Speed-scare them to resolve disputes

The Supreme Court's ruling on the Bhushan Power and Steel acquisition highlights procedural issues within India's insolvency resolution system. The IBC is facing challenges, particularly in timely resolutions. A more balanced approach, incentivizi...

By declaring the acquisition of Bhushan Power and Steel by JSW Steel as illegal, last week the Supreme Court turned the spotlight on procedural lapses in India's insolvency resolution machinery. Insolvency and Bankruptcy Code (IBC) has been displaying signs of stress at many points. Key to resolving insolvency is timely resolution, which is not delivering on its original promise. The IBC framework needs to build more capacity to be able to process a rising throughput on time. Incidental bottlenecks - such as inadequate information-sharing between borrowers and lenders, and tactical legal challenges to delay the resolution process - need to be addressed.

By design, insolvency resolution puts creditors in charge of the process. This creates a situation for debtors to benefit from delayed resolution. To remove the incentive for obstruction, IBC should take a more balanced approach where it serves both creditors and borrowers to arrive at speedy resolution. A process that puts debtors in charge should not run into strong objections from creditors. There is the additional benefit of debtors not having to relinquish control of their companies after a successful debt resolution. Stress in the IBC pipeline can be eased in the bargain, allowing the regime to handle a bigger caseload at current capacity.

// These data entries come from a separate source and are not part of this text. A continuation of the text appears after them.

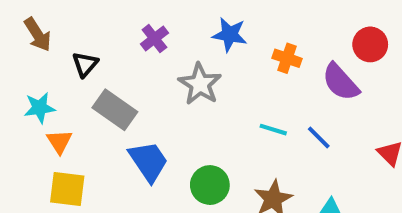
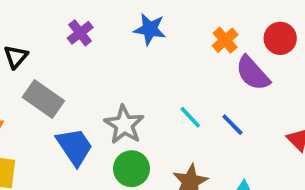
orange cross: (287, 58) -> (225, 40), moved, turned 30
gray star: (200, 84) -> (124, 125), moved
cyan line: (273, 130) -> (190, 117), turned 30

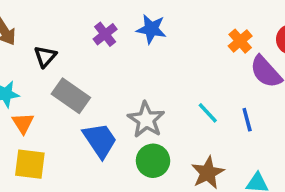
blue star: (150, 29) -> (151, 29), moved
blue line: (232, 125) -> (247, 120), turned 30

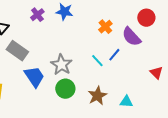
orange cross: (240, 41) -> (105, 27), moved
blue line: (247, 120) -> (114, 55), moved, turned 56

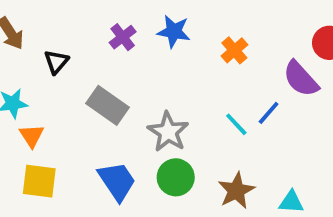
orange cross: (105, 27) -> (234, 50), moved
gray rectangle: (17, 51) -> (107, 105), moved
blue trapezoid: (34, 77) -> (117, 181), moved

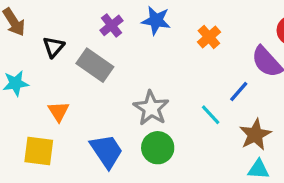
gray rectangle: (107, 105) -> (95, 65), moved
cyan line: (236, 124) -> (211, 115), moved
orange triangle: (32, 136) -> (59, 111), moved
brown star: (236, 191) -> (255, 135), moved

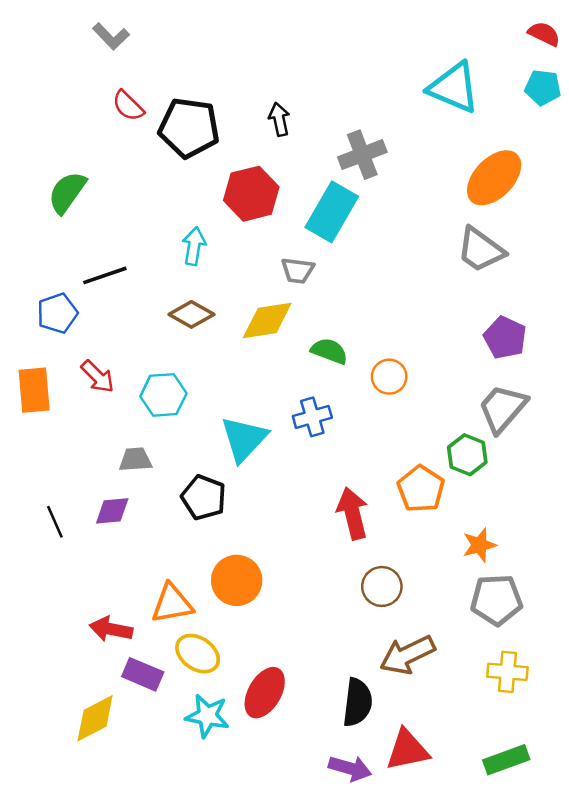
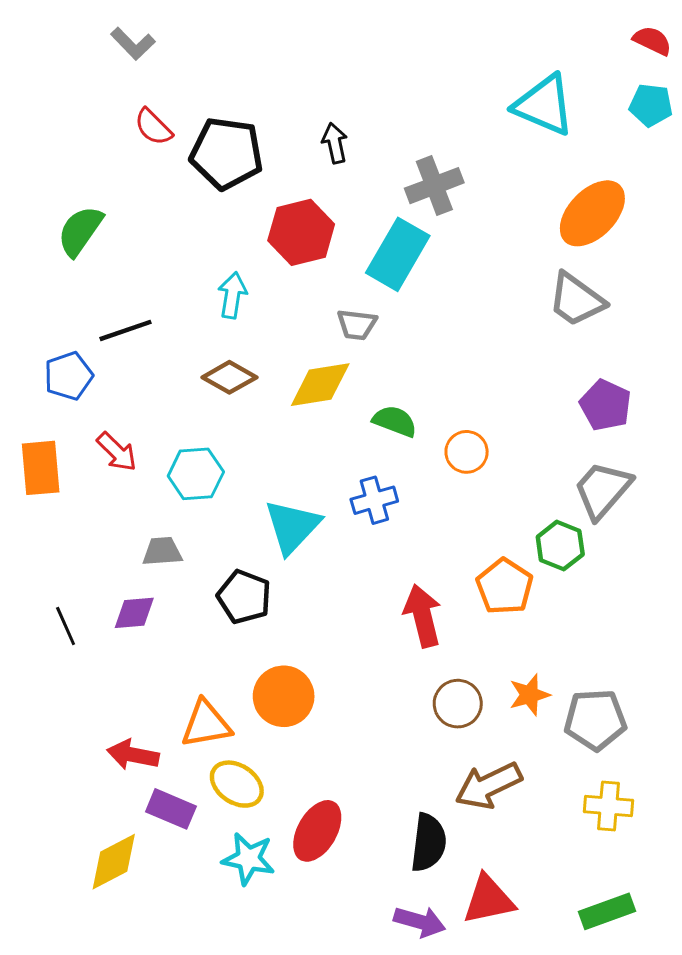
orange star: (479, 545) -> (529, 695), moved

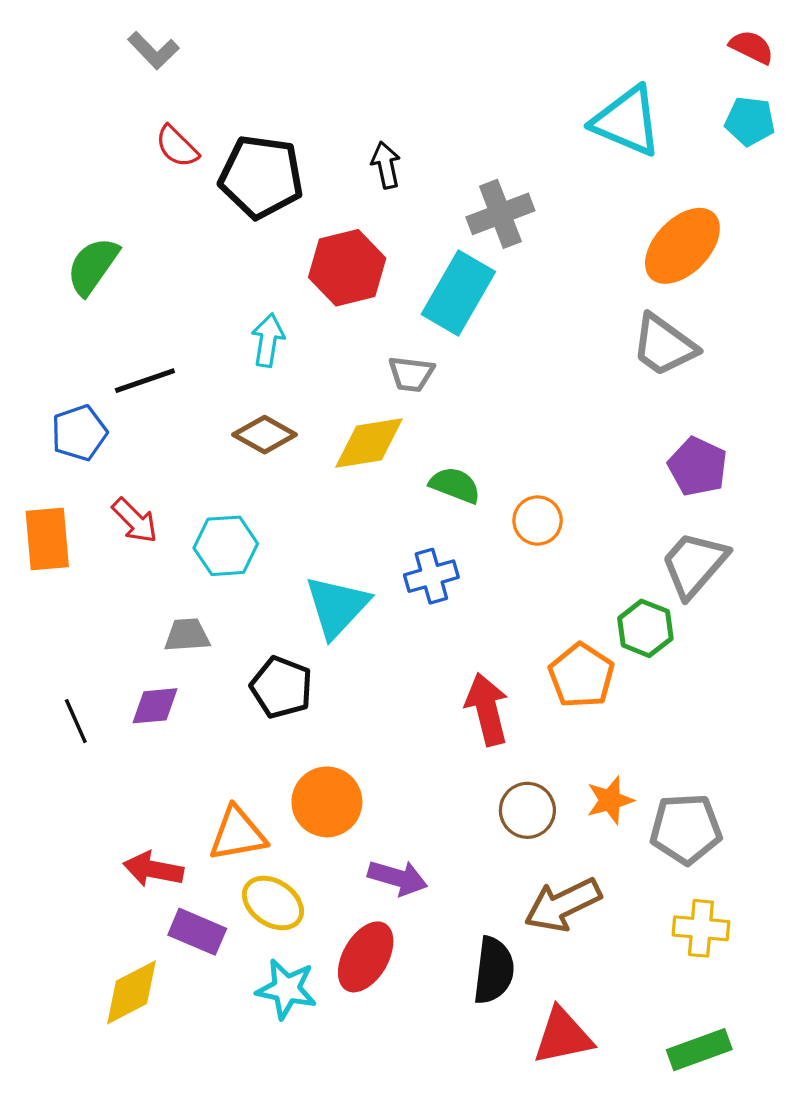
purple arrow: (420, 922) -> (398, 878), moved

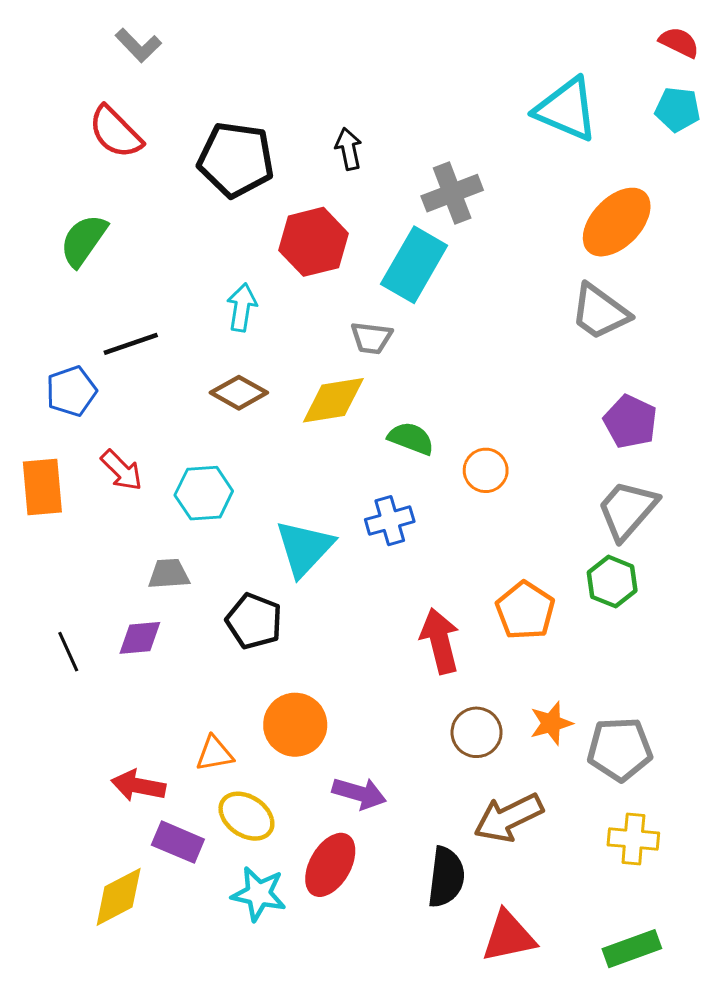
red semicircle: (177, 146) -> (115, 132), moved, size x1.4
green hexagon: (645, 628) -> (612, 582), moved
orange triangle: (238, 834) -> (215, 754), size x0.7

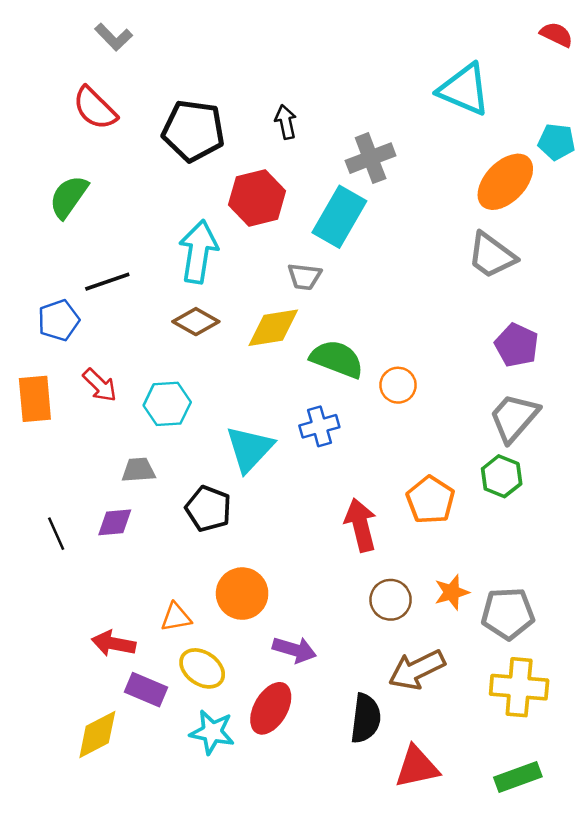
cyan pentagon: (678, 109) -> (556, 142), moved
cyan arrow: (242, 307) -> (198, 252), size x1.6
green semicircle: (411, 438) -> (337, 359), size x1.4
yellow cross: (633, 839) -> (519, 687), size x1.4

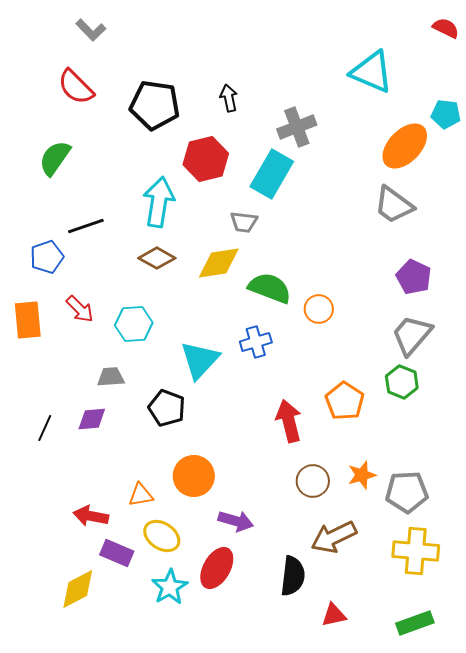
black line: (56, 534) -> (45, 428), turned 48
cyan star: (212, 732) -> (170, 587), turned 30
red triangle: (417, 767) -> (334, 615), size x0.7

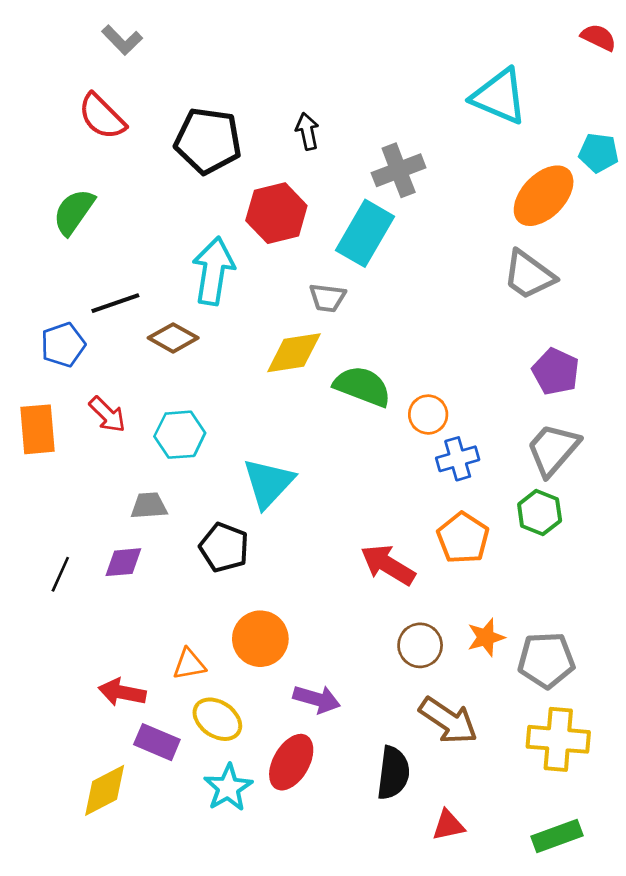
brown diamond: (157, 258) -> (173, 338), moved
blue cross: (256, 342) -> (458, 459), moved
red arrow: (289, 421) -> (388, 565), turned -45
brown arrow: (334, 537) -> (448, 721), turned -120

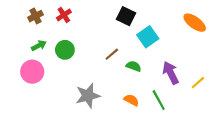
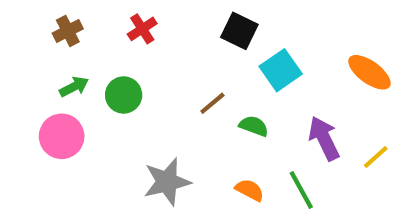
red cross: (64, 15) -> (142, 29), moved
orange ellipse: (195, 23) -> (369, 72), moved

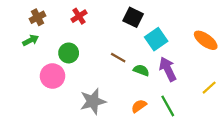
green arrow: (74, 87) -> (31, 40), moved
brown line: (212, 103) -> (118, 58), turned 70
pink circle: (62, 136) -> (52, 76), moved
purple arrow: (324, 138) -> (168, 69), moved
orange semicircle: (250, 190) -> (139, 106), turned -63

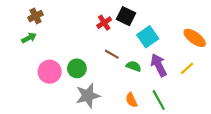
red cross: (79, 16) -> (104, 23), moved
green circle: (69, 53) -> (77, 68), moved
yellow line: (209, 88) -> (187, 68), moved
orange semicircle: (139, 106) -> (131, 100), turned -80

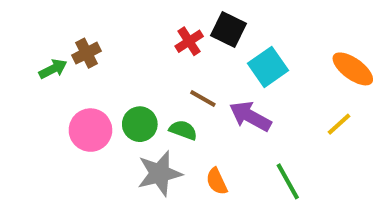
brown cross: (35, 16) -> (87, 53), moved
purple arrow: (159, 65) -> (250, 116), moved, turned -35
green semicircle: (134, 66) -> (183, 130), moved
orange semicircle: (131, 100) -> (217, 181), moved

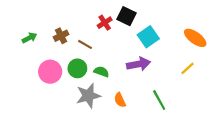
brown cross: (87, 53) -> (61, 36), moved
brown line: (203, 98) -> (85, 44), moved
purple arrow: (250, 116) -> (138, 64), turned 140

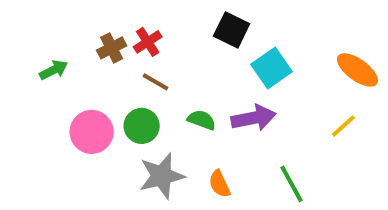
red cross: (105, 23) -> (148, 42), moved
brown cross: (61, 36) -> (112, 48), moved
green semicircle: (101, 72) -> (202, 120), moved

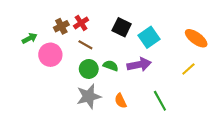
black square: (232, 30) -> (122, 27), moved
green circle: (142, 126) -> (89, 69), moved
pink circle: (92, 132) -> (50, 55), moved

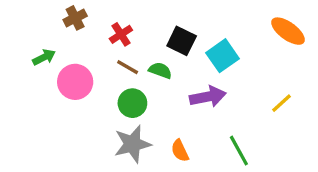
brown cross: (61, 26) -> (75, 18), moved
orange ellipse: (196, 38) -> (288, 31), moved
green semicircle: (111, 66) -> (160, 70), moved

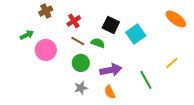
purple arrow: (208, 97) -> (111, 70), moved
gray star: (132, 144) -> (81, 88), size x0.6
green line: (239, 151) -> (146, 80), moved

A more evolutionary approach to improving IBC outcomes could look at increasing the deterrence value of admission to insolvency resolution. Threat of loss of corporate control is likely to bring creditors and borrowers quicker into arbitration proceedings, thereby reducing pressure on insolvency resolution professionals. A credible threat of insolvency widens the ambit of the resolution process into business decision-making. The IBC mechanism should ideally be addressing equally the moral hazard of inadequate risk management by lenders and borrowers. A process that delivers something close to these twin outcomes will be more efficient and less prone to abuse. Legal remedies for design or implementation inadequacy are bound to be costly.